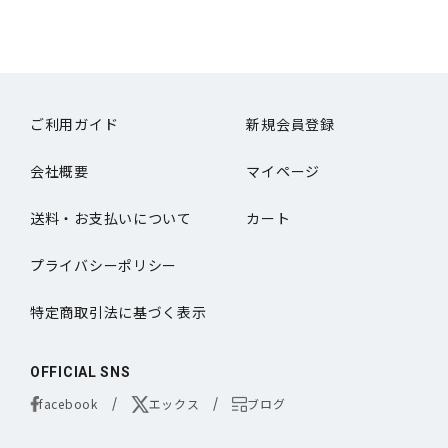
ご利用ガイド
新規会員登録
会社概要
マイページ
送料・お支払いについて
カート
プライバシーポリシー
特定商取引法に基づく表示
OFFICIAL SNS
facebook
エックス
ブログ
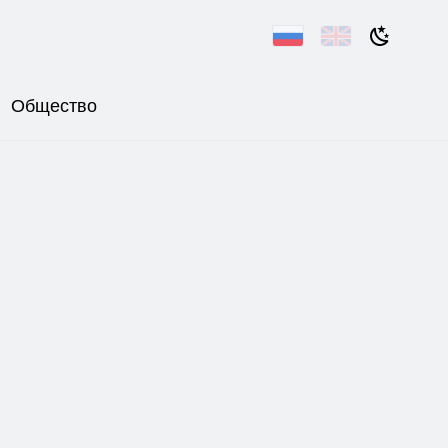
Общество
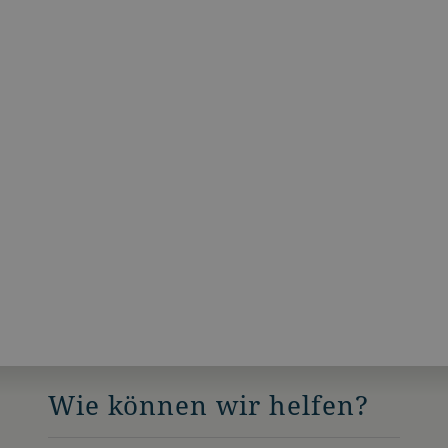
Wie können wir helfen?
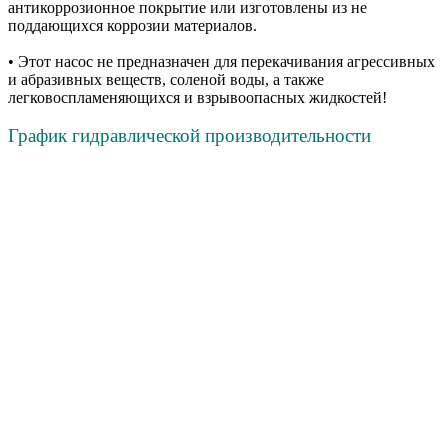
антикоррозионное покрытие или изготовлены из не
поддающихся коррозии материалов.
• Этот насос не предназначен для перекачивания агрессивных
и абразивных веществ, соленой воды, а также
легковоспламеняющихся и взрывоопасных жидкостей!
График гидравлической производительности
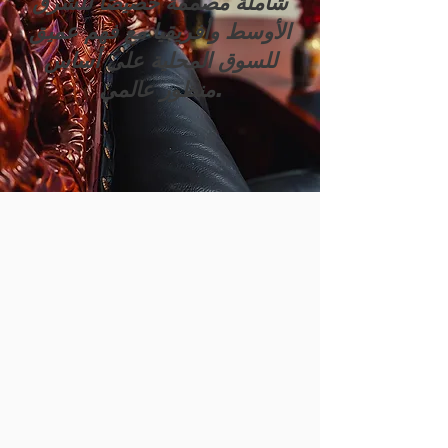
شاملة مصممة خصيصًا للشرق
الأوسط وأفريقيا مع فهم عميق
للسوق المحلية على أساس
منظور عالمي.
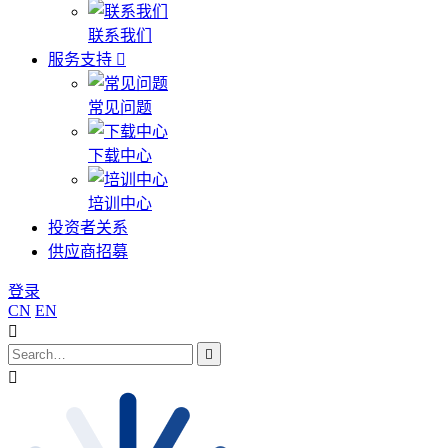
联系我们
服务支持
常见问题
下载中心
培训中心
投资者关系
供应商招募
登录
CN
EN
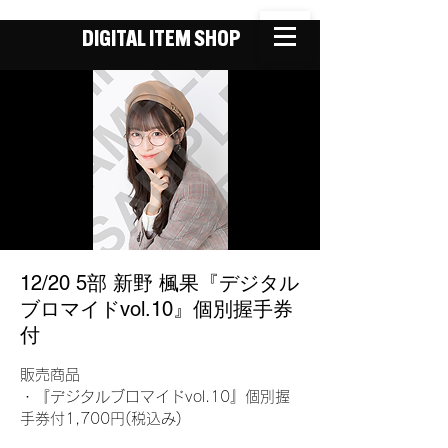
DIGITAL ITEM SHOP
12/20 5部 新野 楓果『デジタル
ブロマイドvol.10』個別握手券
付
販売商品
・『デジタルブロマイドvol.10』個別握
手券付1,700円(税込み)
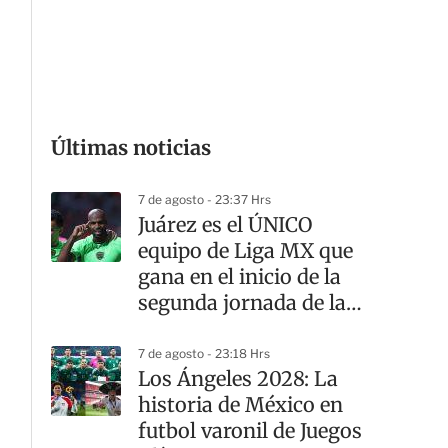
G
Últimas noticias
7 de agosto - 23:37 Hrs
Juárez es el ÚNICO
equipo de Liga MX que
gana en el inicio de la
segunda jornada de la
Leagues Cup
7 de agosto - 23:18 Hrs
Los Ángeles 2028: La
historia de México en
futbol varonil de Juegos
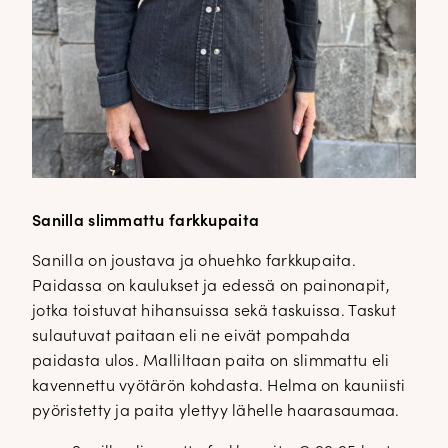
Sanilla slimmattu farkkupaita
Sanilla on joustava ja ohuehko farkkupaita.
Paidassa on kaulukset ja edessä on painonapit,
jotka toistuvat hihansuissa sekä taskuissa. Taskut
sulautuvat paitaan eli ne eivät pompahda
paidasta ulos. Malliltaan paita on slimmattu eli
kavennettu vyötärön kohdasta. Helma on kauniisti
pyöristetty ja paita ylettyy lähelle haarasaumaa.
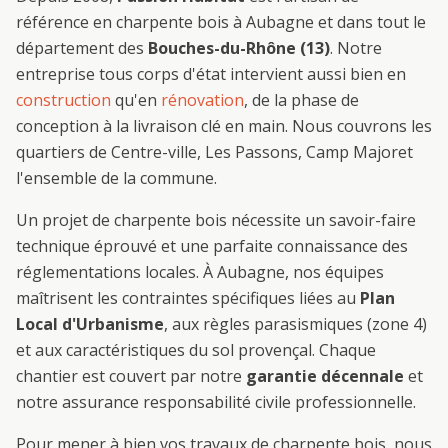
référence en
charpente bois
à
Aubagne
et dans tout le
département des
Bouches-du-Rhône (13)
. Notre
entreprise tous corps d'état intervient aussi bien en
construction
qu'en
rénovation
, de la phase de
conception à la livraison clé en main. Nous couvrons les
quartiers de
Centre-ville, Les Passons, Camp Major
et
l'ensemble de la commune.
Un projet de
charpente bois
nécessite un savoir-faire
technique éprouvé et une parfaite connaissance des
réglementations locales. À
Aubagne
, nos équipes
maîtrisent les contraintes spécifiques liées au
Plan
Local d'Urbanisme
, aux règles parasismiques (zone 4)
et aux caractéristiques du sol provençal. Chaque
chantier est couvert par notre
garantie décennale
et
notre assurance responsabilité civile professionnelle.
Pour mener à bien vos travaux de
charpente bois
, nous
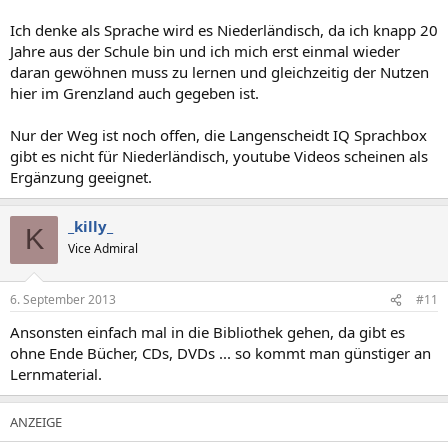
Ich denke als Sprache wird es Niederländisch, da ich knapp 20
Jahre aus der Schule bin und ich mich erst einmal wieder
daran gewöhnen muss zu lernen und gleichzeitig der Nutzen
hier im Grenzland auch gegeben ist.
Nur der Weg ist noch offen, die Langenscheidt IQ Sprachbox
gibt es nicht für Niederländisch, youtube Videos scheinen als
Ergänzung geeignet.
_killy_
K
Vice Admiral
6. September 2013
#11
Ansonsten einfach mal in die Bibliothek gehen, da gibt es
ohne Ende Bücher, CDs, DVDs ... so kommt man günstiger an
Lernmaterial.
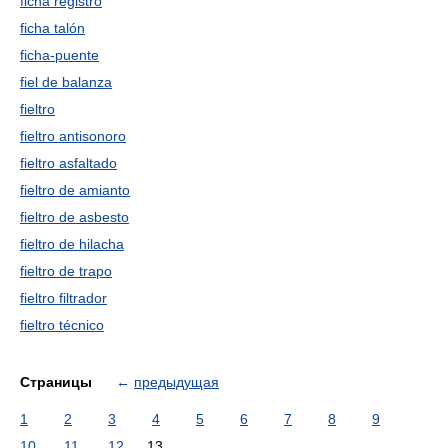
ficha registro
ficha talón
ficha-puente
fiel de balanza
fieltro
fieltro antisonoro
fieltro asfaltado
fieltro de amianto
fieltro de asbesto
fieltro de hilacha
fieltro de trapo
fieltro filtrador
fieltro técnico
Страницы
←
предыдущая
1
2
3
4
5
6
7
8
9
10
11
12
13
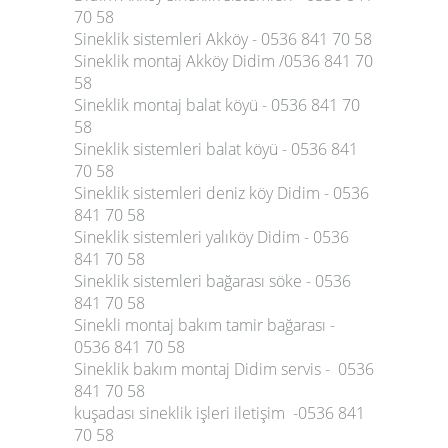
70 58
Sineklik sistemleri Akköy - 0536 841 70 58
Sineklik montaj Akköy Didim /0536 841 70
58
Sineklik montaj balat köyü - 0536 841 70
58
Sineklik sistemleri balat köyü - 0536 841
70 58
Sineklik sistemleri deniz köy Didim - 0536
841 70 58
Sineklik sistemleri yalıköy Didim - 0536
841 70 58
Sineklik sistemleri bağarası söke - 0536
841 70 58
Sinekli montaj bakım tamir bağarası -
0536 841 70 58
Sineklik bakım montaj Didim servis - 0536
841 70 58
kuşadası sineklik işleri iletişim -0536 841
70 58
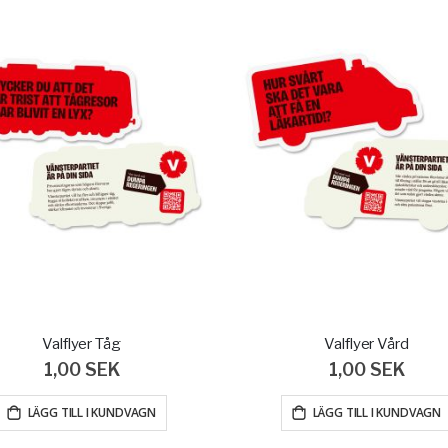
Valflyer Tåg
Valflyer Vård
1,00 SEK
1,00 SEK
LÄGG TILL I KUNDVAGN
LÄGG TILL I KUNDVAGN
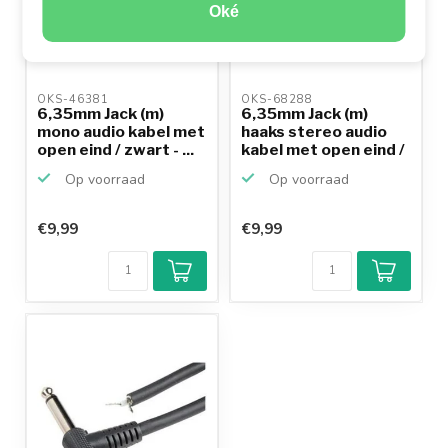
Oké
OKS-46381 
OKS-68288 
6,35mm Jack (m)
6,35mm Jack (m)
mono audio kabel met
haaks stereo audio
open eind / zwart - ...
kabel met open eind /
...
Op voorraad
Op voorraad
€9,99
€9,99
§
# EXERCISE PROMPT:
Up in the listing, locate the line with "для перекачивания агрессивных"; print it and every line after it down to the line with "référence en", which is included too. Skip the pictures.

# EXERCISE RESPONSE:
• Этот насос не предназначен для перекачивания агрессивных
и абразивных веществ, соленой воды, а также
легковоспламеняющихся и взрывоопасных жидкостей!
График гидравлической производительности
شاملة مصممة خصيصًا للشرق
الأوسط وأفريقيا مع فهم عميق
للسوق المحلية على أساس
منظور عالمي.
联系我们
服务支持
常见问题
下载中心
培训中心
投资者关系
供应商招募
登录
CN
EN
DIGITAL ITEM SHOP
12/20 5部 新野 楓果『デジタル
ブロマイドvol.10』個別握手券
付
販売商品
・『デジタルブロマイドvol.10』個別握
手券付1,700円(税込み)
G
Últimas noticias
7 de agosto - 23:37 Hrs
Juárez es el ÚNICO
equipo de Liga MX que
gana en el inicio de la
segunda jornada de la
Leagues Cup
7 de agosto - 23:18 Hrs
Los Ángeles 2028: La
historia de México en
futbol varonil de Juegos
Sanilla slimmattu farkkupaita
Sanilla on joustava ja ohuehko farkkupaita.
Paidassa on kaulukset ja edessä on painonapit,
jotka toistuvat hihansuissa sekä taskuissa. Taskut
sulautuvat paitaan eli ne eivät pompahda
paidasta ulos. Malliltaan paita on slimmattu eli
kavennettu vyötärön kohdasta. Helma on kauniisti
pyöristetty ja paita ylettyy lähelle haarasaumaa.
référence en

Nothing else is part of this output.